À l'embauche, les entreprises garantissent un niveau de rémunération similaire entre les femmes et les hommes pour un même emploi, à compétence, qualification, expérience, équivalentes.

Les entreprises veilleront à ce que les écarts entre les hommes et les femmes ne se créent pas avec le temps.

Les entreprises sont responsables, seules, de mettre en œuvre les moyens d'analyse des écarts de rémunération entre les femmes et les hommes. Il appartiendra ensuite à chaque entreprise de définir le cas échéant et au regard des éléments constatés, ses propres objectifs de progression à ce titre en vue de parvenir à résorber ces éventuels écarts.

À cet effet, elles prendront les mesures de rattrapage et de rééquilibrage appropriées et engageront des actions correctives afin de parvenir à l'égalité.

La branche réaffirme également le principe selon lequel les décisions relatives à la gestion des rémunérations, des carrières et des promotions doivent exclusivement reposer sur des critères objectifs, mesurables et réalisables. Les entreprises sensibiliseront leurs équipes à l'application effective de ces principes.
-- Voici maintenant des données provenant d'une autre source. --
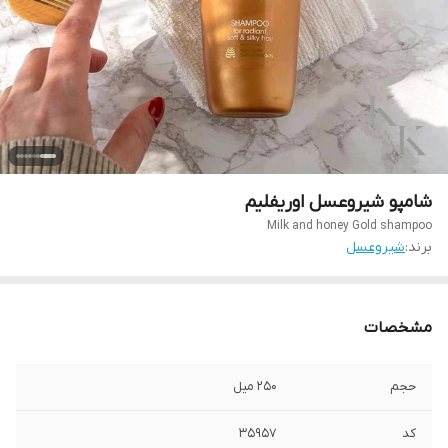
شامپو شیروعسل اوریفلیم
Milk and honey Gold shampoo
برند:
شیروعسل
مشخصات
حجم
۲۵۰ میل
کد
۳۵۹۵۷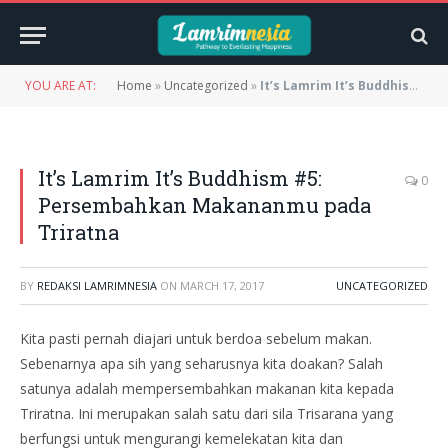
YOU ARE AT:
Home
»
Uncategorized
»
It’s Lamrim It’s Buddhism #5: Persembahkan Makananmu pada Triratna
It’s Lamrim It’s Buddhism #5:
0
Persembahkan Makananmu pada
Triratna
BY
REDAKSI LAMRIMNESIA
ON
MARCH 17, 2017
UNCATEGORIZED
Kita pasti pernah diajari untuk berdoa sebelum makan.
Sebenarnya apa sih yang seharusnya kita doakan? Salah
satunya adalah mempersembahkan makanan kita kepada
Triratna. Ini merupakan salah satu dari sila Trisarana yang
berfungsi untuk mengurangi kemelekatan kita dan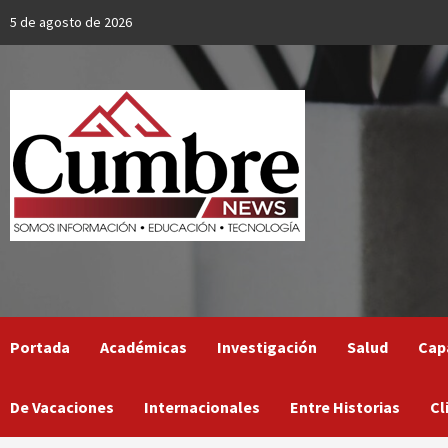
Skip
5 de agosto de 2026
to
content
Portada
Académicas
Investigación
Salud
Cap
De Vacaciones
Internacionales
Entre Historias
Cl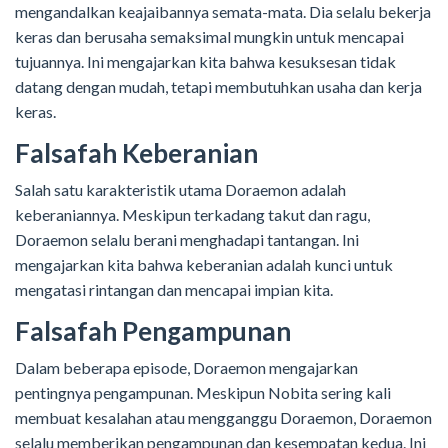
mengandalkan keajaibannya semata-mata. Dia selalu bekerja
keras dan berusaha semaksimal mungkin untuk mencapai
tujuannya. Ini mengajarkan kita bahwa kesuksesan tidak
datang dengan mudah, tetapi membutuhkan usaha dan kerja
keras.
Falsafah Keberanian
Salah satu karakteristik utama Doraemon adalah
keberaniannya. Meskipun terkadang takut dan ragu,
Doraemon selalu berani menghadapi tantangan. Ini
mengajarkan kita bahwa keberanian adalah kunci untuk
mengatasi rintangan dan mencapai impian kita.
Falsafah Pengampunan
Dalam beberapa episode, Doraemon mengajarkan
pentingnya pengampunan. Meskipun Nobita sering kali
membuat kesalahan atau mengganggu Doraemon, Doraemon
selalu memberikan pengampunan dan kesempatan kedua. Ini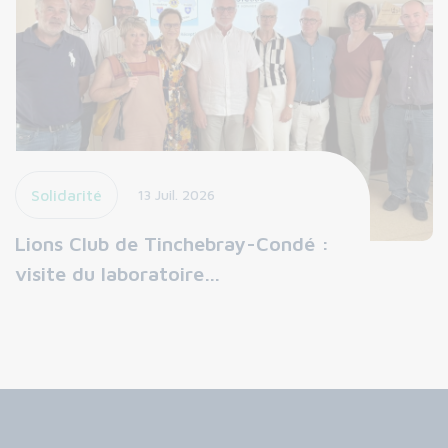
Solidarité
13 Juil. 2026
Lions Club de Tinchebray-Condé :
visite du laboratoire…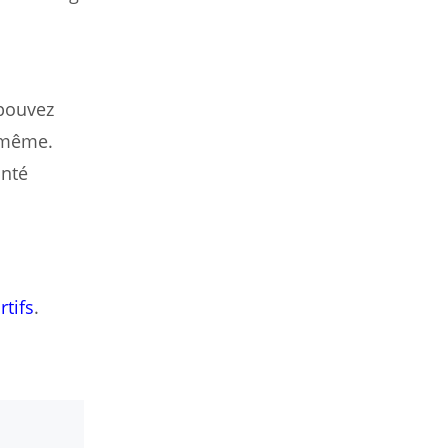
 pouvez
s-même.
anté
rtifs
.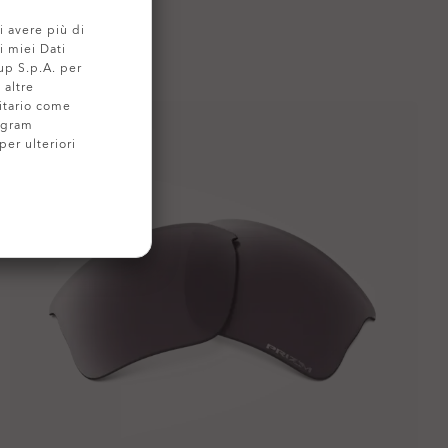
i avere più di
i miei Dati
up S.p.A. per
 altre
itario come
ogram
per ulteriori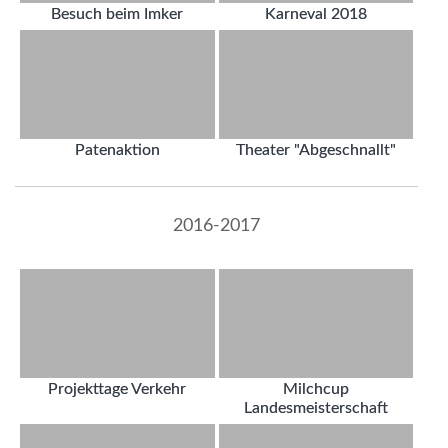
Besuch beim Imker
Karneval 2018
Patenaktion
Theater "Abgeschnallt"
2016-2017
Projekttage Verkehr
Milchcup
Landesmeisterschaft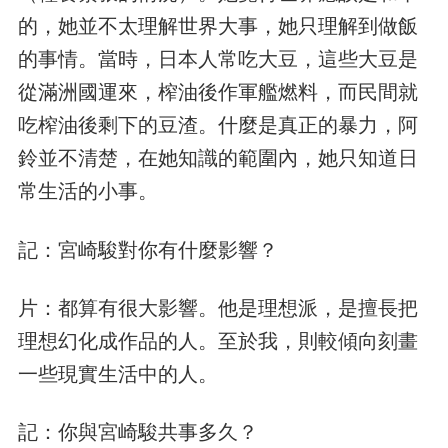
的，她並不太理解世界大事，她只理解到做飯
的事情。當時，日本人常吃大豆，這些大豆是
從滿洲國運來，榨油後作軍艦燃料，而民間就
吃榨油後剩下的豆渣。什麼是真正的暴力，阿
鈴並不清楚，在她知識的範圍內，她只知道日
常生活的小事。
記：宮崎駿對你有什麼影響？
片：都算有很大影響。他是理想派，是擅長把
理想幻化成作品的人。至於我，則較傾向刻畫
一些現實生活中的人。
記：你與宮崎駿共事多久？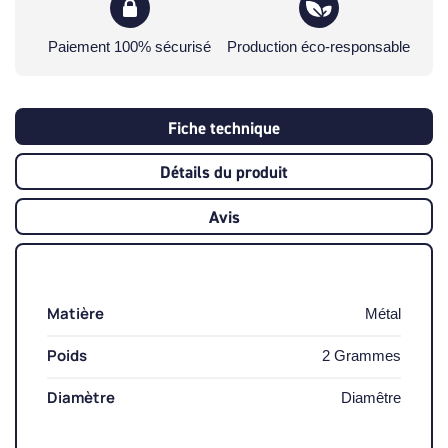
Paiement 100% sécurisé
Production éco-responsable
Fiche technique
Détails du produit
Avis
Matière
Métal
Poids
2 Grammes
Diamètre
Diamêtre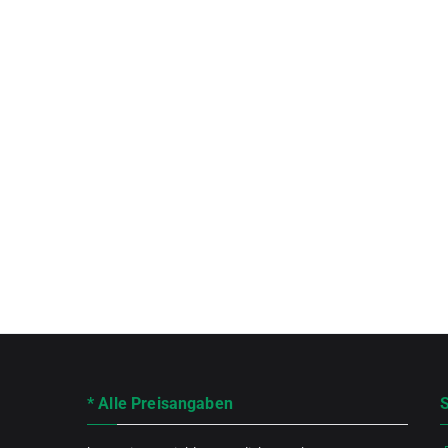
* Alle Preisangaben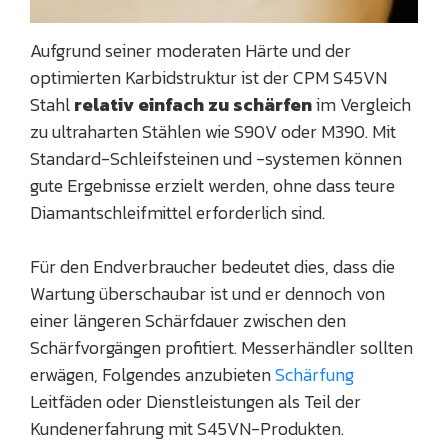
Aufgrund seiner moderaten Härte und der
optimierten Karbidstruktur ist der CPM S45VN
Stahl
relativ einfach zu schärfen
im Vergleich
zu ultraharten Stählen wie S90V oder M390. Mit
Standard-Schleifsteinen und -systemen können
gute Ergebnisse erzielt werden, ohne dass teure
Diamantschleifmittel erforderlich sind.
Für den Endverbraucher bedeutet dies, dass die
Wartung überschaubar ist und er dennoch von
einer längeren Schärfdauer zwischen den
Schärfvorgängen profitiert. Messerhändler sollten
erwägen, Folgendes anzubieten
Schärfung
Leitfäden oder Dienstleistungen als Teil der
Kundenerfahrung mit S45VN-Produkten.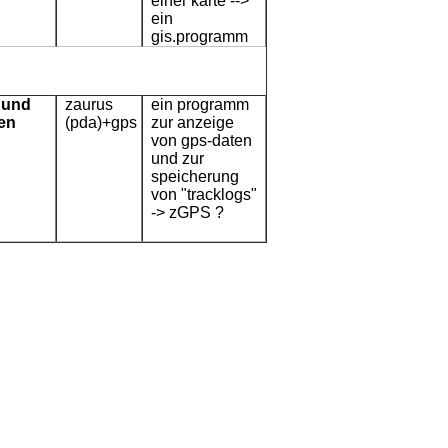
einer karte -->
ein
gis.programm
 und
zaurus
ein programm
en
(pda)+gps
zur anzeige
von gps-daten
und zur
speicherung
von "tracklogs"
-> zGPS ?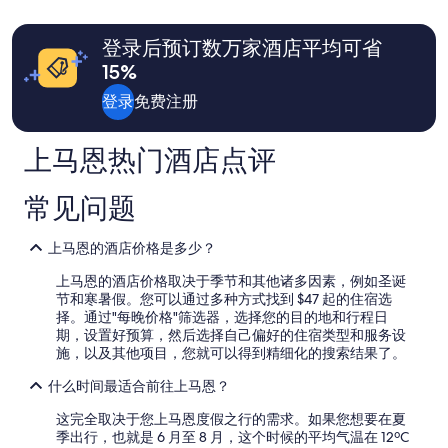
库
照
e
价
$518
价
$560，
e
t
n
格
查
片
含
s
o
M
和
登录后预订数万家酒店平均可省
看
t
u
税
库
o
供
有
s
s
15%
款
m
应
关
u
m
e
和
情
标
登录
免费注册
p
e
n
况
准
其
e
s
t
可
房
r
s
他
a
上马恩热门酒店点评
能
价
a
é
费
n
会
的
g
j
w
用
有
更
r
o
常见问题
i
所
多
é
u
l
变
信
a
r
l
动。
息。
b
上马恩的酒店价格是多少？
s
k
可
l
é
o
能
上马恩的酒店价格取决于季节和其他诸多因素，例如圣诞
e
t
m
需
节和寒暑假。您可以通过多种方式找到 $47 起的住宿选
,
a
m
遵
择。通过"每晚价格"筛选器，选择您的目的地和行程日
b
i
e
守
期，设置好预算，然后选择自己偏好的住宿类型和服务设
e
e
n
其
施，以及其他项目，您就可以得到精细化的搜索结果了。
l
n
f
他
l
t
ü
什么时间最适合前往上马恩？
条
e
a
h
款。
d
u
l
这完全取决于您上马恩度假之行的需求。如果您想要在夏
e
s
t
季出行，也就是 6 月至 8 月，这个时候的平均气温在 12ºC
p
s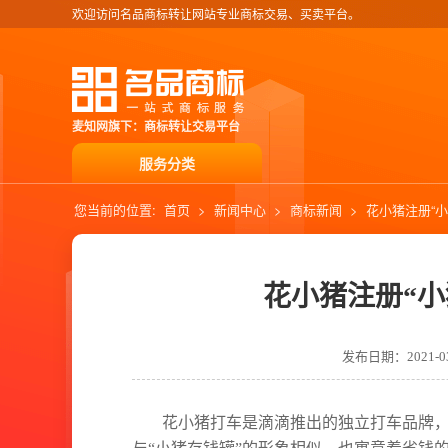
欢迎访问名品商标转让网站专业商标交易、买卖平台。
麦知网旗下：商标转让交易平台
服务分类
您当前的位置:
首页
>
新闻中心
>
商标新闻
>
花小猪注册“
花小猪注册“
发布日期：2021-03
花小猪打车是滴滴推出的独立打车品牌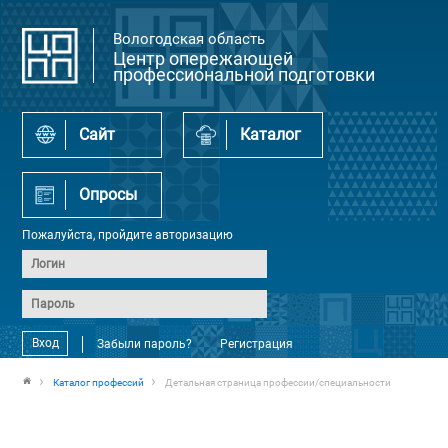
Вологодская область
Центр опережающей
профессиональной подготовки
Сайт
Каталог
Опросы
Пожалуйста, пройдите авторизацию
Вход
Забыли пароль?
Регистрация
Каталог профессий
Детальная страница профессии/специальности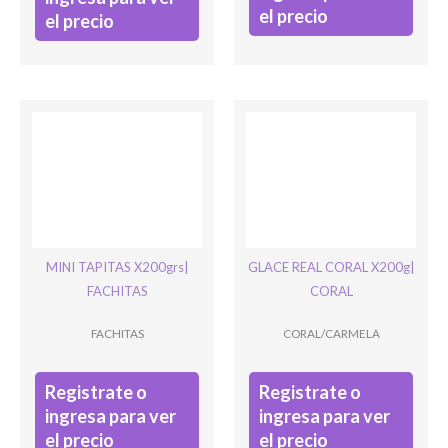
el precio
el precio
MINI TAPITAS X200grs|
GLACE REAL CORAL X200g|
FACHITAS
CORAL
FACHITAS
CORAL/CARMELA
Registrate o
Registrate o
ingresa para ver
ingresa para ver
el precio
el precio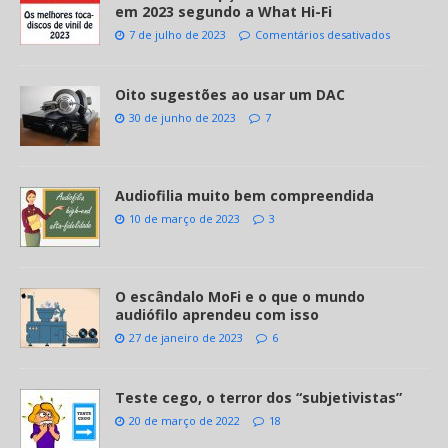
em 2023 segundo a What Hi-Fi
7 de julho de 2023
Comentários desativados
Oito sugestões ao usar um DAC
30 de junho de 2023
7
Audiofilia muito bem compreendida
10 de março de 2023
3
O escândalo MoFi e o que o mundo
audiófilo aprendeu com isso
27 de janeiro de 2023
6
Teste cego, o terror dos “subjetivistas”
20 de março de 2022
18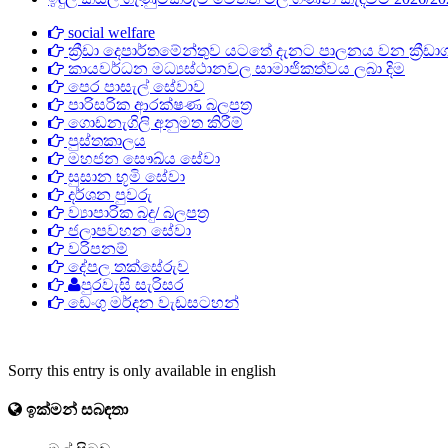
social welfare
ක්‍රීඩා දෙපාර්තමේන්තුව යටතේ දැනට පාලනය වන ක්‍රීඩාගා
කායවර්ධන මධ්‍යස්ථානවල සාමාජිකත්වය ලබා දිම
පෙර පාසැල් සේවාව
පාරිසරික ආරක්ෂණ බලපත්‍ර
ගොඩනැගිලි අනුමත කිරීම්
පුස්තකාලය
මහජන සෞඛ්ය සේවා
සුසාන භූමි සේවා
දර්ශන පුවරු
ව්‍යාපාරික බදු/ බලපත්‍ර
ජලාපවහන සේවා
වරිපනම්
දේපල තක්සේරුව
පුරවැසි සැරිසර
ඩෙංගු මර්දන වැඩසටහන්
Sorry this entry is only available in english
ඉක්මන් සබඳතා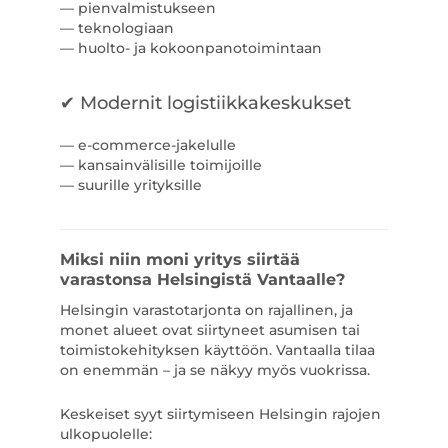
— pienvalmistukseen
— teknologiaan
— huolto- ja kokoonpanotoimintaan
✔ Modernit logistiikkakeskukset
— e-commerce-jakelulle
— kansainvälisille toimijoille
— suurille yrityksille
Miksi niin moni yritys siirtää
varastonsa Helsingistä Vantaalle?
Helsingin varastotarjonta on rajallinen, ja
monet alueet ovat siirtyneet asumisen tai
toimistokehityksen käyttöön. Vantaalla tilaa
on enemmän – ja se näkyy myös vuokrissa.
Keskeiset syyt siirtymiseen Helsingin rajojen
ulkopuolelle: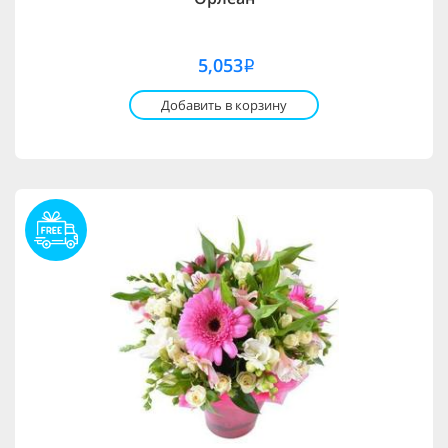
5,053
i
Добавить в корзину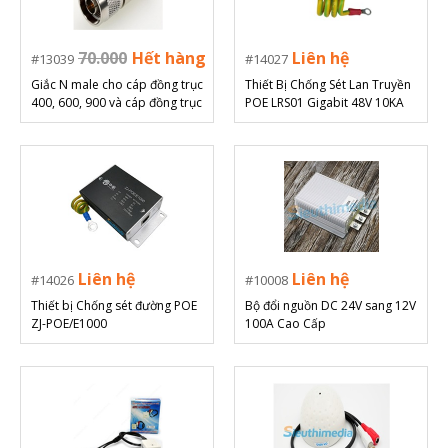
70.000
Hết hàng
Liên hệ
13039
14027
Giắc N male cho cáp đồng trục
Thiết Bị Chống Sét Lan Truyền
400, 600, 900 và cáp đồng trục
POE LRS01 Gigabit 48V 10KA
RG8.
Liên hệ
Liên hệ
14026
10008
Thiết bị Chống sét đường POE
Bộ đổi nguồn DC 24V sang 12V
ZJ-POE/E1000
100A Cao Cấp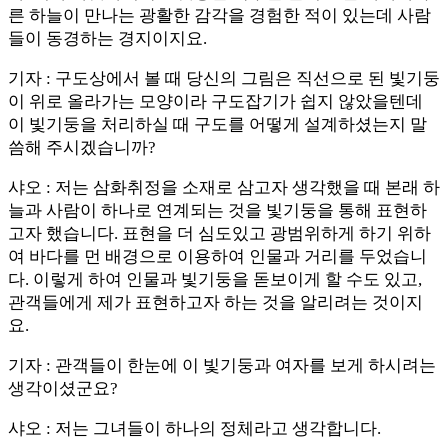
른 하늘이 만나는 광활한 감각을 경험한 적이 있는데 사람
들이 동경하는 경지이지요.
기자 : 구도상에서 볼 때 당신의 그림은 직선으로 된 빛기둥
이 위로 올라가는 모양이라 구도잡기가 쉽지 않았을텐데
이 빛기둥을 처리하실 때 구도를 어떻게 설계하셨는지 말
씀해 주시겠습니까?
샤오 : 저는 삼화취정을 소재로 삼고자 생각했을 때 본래 하
늘과 사람이 하나로 연계되는 것을 빛기둥을 통해 표현하
고자 했습니다. 표현을 더 심도있고 광범위하게 하기 위하
여 바다를 먼 배경으로 이용하여 인물과 거리를 두었습니
다. 이렇게 하여 인물과 빛기둥을 돋보이게 할 수도 있고,
관객들에게 제가 표현하고자 하는 것을 알리려는 것이지
요.
기자 : 관객들이 한눈에 이 빛기둥과 여자를 보게 하시려는
생각이셨군요?
샤오 : 저는 그녀들이 하나의 정체라고 생각합니다.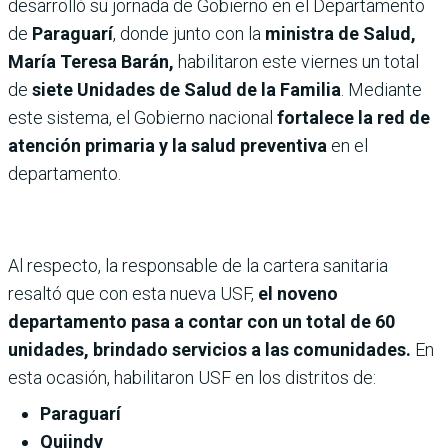
desarrolló su jornada de Gobierno en el Departamento
de
Paraguarí
, donde junto con la
ministra de Salud,
María Teresa Barán,
habilitaron este viernes un total
de
siete Unidades de Salud de la Familia
. Mediante
este sistema, el Gobierno nacional
fortalece la red de
atención primaria y la salud preventiva
en el
departamento.
Al respecto, la responsable de la cartera sanitaria
resaltó que con esta nueva USF,
el noveno
departamento pasa a contar con un total de 60
unidades, brindado servicios a las comunidades.
En
esta ocasión, habilitaron USF en los distritos de:
Paraguarí
Quiindy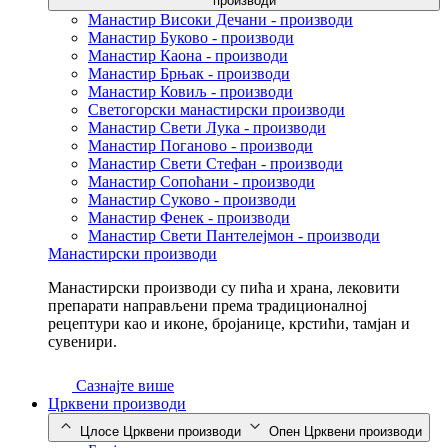
производи
Манастир Високи Дечани - производи
Манастир Буково - производи
Манастир Каона - производи
Манастир Брњак - производи
Манастир Ковиљ - производи
Светогорски манастирски производи
Манастир Свети Лука - производи
Манастир Поганово - производи
Манастир Свети Стефан - производи
Манастир Сопоћани - производи
Манастир Суково - производи
Манастир Фенек - производи
Манастир Свети Пантелејмон - производи
Манастирски производи
Манастирски производи су пића и храна, лековити
препарати направљени према традиционалној
рецептури као и иконе, бројанице, крстићи, тамјан и
сувенири.
Сазнајте више
Црквени производи
Цлосе Црквени производи
Опен Црквени производи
3.2. Rémunération lors des retours des congés maternité et congés d'adoption

À l'issue d'un congé maternité et congé d'adoption, la rémunération des salariés fait l'objet d'un examen systématique. Elle est réajustée conformément aux textes légaux précisant que cette rémunération est majorée des augmentations générales ainsi que de la moyenne des augmentations individuelles perçues pendant la durée de ces congés par les salariés relevant de la même catégorie professionnelle, ou à défaut, de la moyenne des augmentations individuelles dans leur établissement.

Les congés maternité et congés d'adoption ne doivent avoir aucune incidence négative sur l'évaluation ou l'évolution du ou de la salariée.